La familia, a pesar de su fuerte componente tradicional, no es inmune al paso del tiempo y al cambio de costumbres y cultura vital. Así, por ejemplo, se ha dado una notable reducción de lo que se considera familia. El civilista Puig Peña decía con rotundidad que la historia de la familia es la historia de su descomposición. Se ha ido reduciendo de modo notable, pues desde la «gens» romana a la «sippe» germánica y a nuestro «linaje» medieval, los componentes de la familia se han ido estrechando de un modo imparable. Como dato de interés, nuestras Partidas definían la familia como «el señor della, su muger, todos los que viven de él, así como los hijos e los sirvientes e los otros criados». Hoy el panorama es muy distinto. No solo en cuanto a la reducción de lo que se considera familia, sino también en cuanto a su propia estructura. Algunas cifras son tremendas. Así un 25% de los hogares españoles (4,6 millones de personas) están formados por una sola persona y en casi dos millones de dichos hogares (el 41%) su único miembro es mayor de 65 años. Además es muy frecuente el matrimonio o unión de personas del mismo sexo. Con independencia de otras consideraciones, no cabe ninguna duda de que esas familias rompen los esquemas tradicionales y tienen una problemática distinta.

En la familia actual es interesante reseñar con Víctor Pérez Díaz (en un estudio de la Fundación La Caixa) que el 78% de los padres encuestados consideran que la principal responsabilidad de los padres es la educación de sus hijos. Y es que la educación de los jóvenes es algo clave para un país. «Dadme las escuelas y me daréis la Nación», decía un viejo político. En una encuesta solvente leí que en cuanto a los valores que infunden los padres a los hijos, el 37% optaron por el «respeto a los demás»; el 18%, «tener una buena educación»; el 13%, «el valor de la familia»; el 10%, «ser honrado»; y el 9%, «ser buena persona». Es curioso, por decirlo de alguna forma, que no aparezcan como algo importante a transmitir la lealtad, el sacrificio, el emprendimiento, la patria, etc. Eso es lo que hay. Otro punto trascendente de la familia actual es la falta de comunicación y relación personal y directa con los hijos. Un factor de enorme incidencia en esa falta de comunicación (almuerzo familiar, charlas, ayuda en los problemas, etc.) es la aparición de los instrumentos tecnológicos, especialmente los teléfonos móviles y las tabletas. La tiranía del móvil (aislamiento digital) nos lleva a una incomunicación no sólo oral sino incluso visual. Algún estudio dice que miramos el móvil cada nueve minutos. Tenía mucha razón Unamuno cuando decía que «la tecnología calienta los estómagos y arruina los corazones».

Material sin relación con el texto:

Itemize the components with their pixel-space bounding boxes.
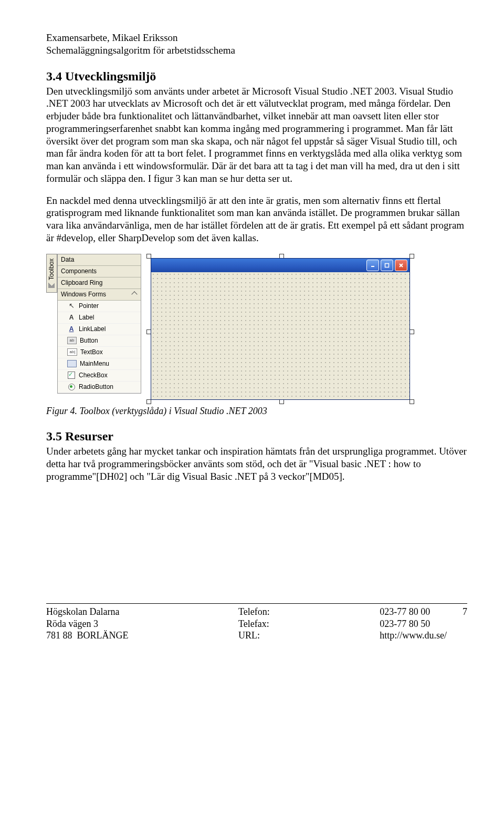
chevron-up-icon bbox=[131, 291, 137, 297]
footer-right: 023-77 80 00 023-77 80 50 http://www.du.… bbox=[380, 606, 447, 642]
resize-handle-icon[interactable] bbox=[410, 329, 414, 334]
section-3-4-title: 3.4 Utvecklingsmiljö bbox=[46, 68, 467, 84]
toolbox-item-pointer[interactable]: ↖ Pointer bbox=[58, 301, 141, 312]
radio-icon bbox=[68, 384, 75, 390]
footer-separator bbox=[46, 603, 467, 604]
pointer-icon: ↖ bbox=[67, 302, 76, 310]
wrench-icon bbox=[49, 282, 55, 288]
toolbox-item-label[interactable]: A Label bbox=[58, 312, 141, 324]
section-3-5-title: 3.5 Resurser bbox=[46, 428, 467, 444]
figure-4: Toolbox Data Components Clipboard Ring W… bbox=[46, 254, 467, 404]
footer-mid: Telefon: Telefax: URL: bbox=[238, 606, 270, 642]
toolbox-item-radiobutton[interactable]: RadioButton bbox=[58, 382, 141, 393]
svg-rect-1 bbox=[385, 263, 389, 267]
doc-header: Examensarbete, Mikael Eriksson Schemaläg… bbox=[46, 32, 467, 57]
checkbox-icon bbox=[68, 372, 75, 379]
toolbox-item-button[interactable]: ab Button bbox=[58, 335, 141, 347]
form-designer[interactable] bbox=[146, 254, 414, 404]
toolbox-panel: Data Components Clipboard Ring Windows F… bbox=[57, 254, 141, 394]
page-footer: Högskolan Dalarna Röda vägen 3 781 88 BO… bbox=[46, 606, 467, 642]
close-icon bbox=[398, 263, 404, 268]
textbox-icon: ab| bbox=[67, 348, 77, 356]
page-number: 7 bbox=[463, 606, 467, 618]
toolbox-item-linklabel[interactable]: A LinkLabel bbox=[58, 324, 141, 335]
toolbox-items: ↖ Pointer A Label A LinkLabel ab Button … bbox=[58, 301, 141, 393]
form-body[interactable] bbox=[151, 272, 410, 399]
toolbox-section-data[interactable]: Data bbox=[58, 254, 141, 266]
toolbox-tab[interactable]: Toolbox bbox=[46, 254, 57, 293]
section-3-5-para: Under arbetets gång har mycket tankar oc… bbox=[46, 445, 467, 482]
resize-handle-icon[interactable] bbox=[146, 399, 151, 404]
section-3-4-para-2: En nackdel med denna utvecklingsmiljö är… bbox=[46, 194, 467, 244]
minimize-button[interactable] bbox=[366, 260, 379, 271]
section-3-4-para-1: Den utvecklingsmiljö som använts under a… bbox=[46, 85, 467, 185]
button-icon: ab bbox=[67, 337, 77, 344]
header-line-1: Examensarbete, Mikael Eriksson bbox=[46, 32, 467, 44]
toolbox-item-mainmenu[interactable]: MainMenu bbox=[58, 358, 141, 370]
label-icon: A bbox=[67, 314, 76, 321]
toolbox-item-textbox[interactable]: ab| TextBox bbox=[58, 347, 141, 358]
mainmenu-icon bbox=[67, 360, 77, 367]
form-window bbox=[151, 258, 410, 400]
close-button[interactable] bbox=[395, 260, 407, 271]
figure-4-caption: Figur 4. Toolbox (verktygslåda) i Visual… bbox=[46, 405, 467, 417]
minimize-icon bbox=[370, 263, 375, 268]
resize-handle-icon[interactable] bbox=[410, 399, 414, 404]
linklabel-icon: A bbox=[67, 325, 76, 333]
toolbox-tab-label: Toolbox bbox=[48, 259, 56, 280]
toolbox-item-checkbox[interactable]: CheckBox bbox=[58, 370, 141, 382]
form-titlebar[interactable] bbox=[151, 259, 410, 272]
toolbox-section-windows-forms[interactable]: Windows Forms bbox=[58, 289, 141, 301]
maximize-button[interactable] bbox=[381, 260, 393, 271]
toolbox-section-components[interactable]: Components bbox=[58, 266, 141, 277]
footer-left: Högskolan Dalarna Röda vägen 3 781 88 BO… bbox=[46, 606, 129, 642]
resize-handle-icon[interactable] bbox=[410, 254, 414, 259]
header-line-2: Schemaläggningsalgoritm för arbetstidssc… bbox=[46, 44, 467, 57]
resize-handle-icon[interactable] bbox=[279, 399, 284, 404]
maximize-icon bbox=[384, 263, 390, 268]
toolbox-section-clipboard-ring[interactable]: Clipboard Ring bbox=[58, 277, 141, 289]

Nos jugamos mucho con el desarrollo armónico de la familia. Desde el punto de vista de los gobiernos, optar por la familia hoy en día pasa por establecer medidas de orden jurídico, económico y cultural que la promuevan eficazmente a través de la estabilidad conyugal, el aumento de la tasa de natalidad y la conciliación de la vida laboral y familiar. En todas estas materias está muy extendida la regla de lo «políticamente correcto». Así la estabilidad conyugal es un claro dato positivo en la vida matrimonial, aunque sea muy respetable y comprensible la ruptura del vínculo. Y eso tiene repercusión en los hijos. A veces positiva, es cierto, pero hay que tomar las medidas para que el impacto sea mínimo. Y en esa línea yo siempre pienso que la mejor medicina es el cariño. Volcarse en el querer a los hijos, en formarlos, en ser su apoyo, aliento y estímulo. Esa es la clave. Es importante recordar con el Papa que «no hay familia perfecta… por lo que no hay matrimonio sano ni familia sana sin el ejercicio del perdón. Sin perdón, la familia enferma».

Y en todo ello el papel fundamental, sigo pensando, lo tienen los padres. Estudiamos largas carreras pero nadie nos enseña a ser padre o madre. Educamos más con el corazón que con la cabeza. En esa educación deben figurar como asignatura indispensable los valores de la persona, para que sea íntegra, y desde luego dar a manos llenas el buen ejemplo y el cariño. Eso nunca falla. Yo pienso, y así lo practico, que «sólo dos legados podemos dejar a nuestros hijos: alas y raíces; ilusiones y tradiciones».

Juan Antonio Sagardoy Bengoechea, académico de número de la Real de Jurisprudencia y Legislación y del Colegio Libre de Eméritos.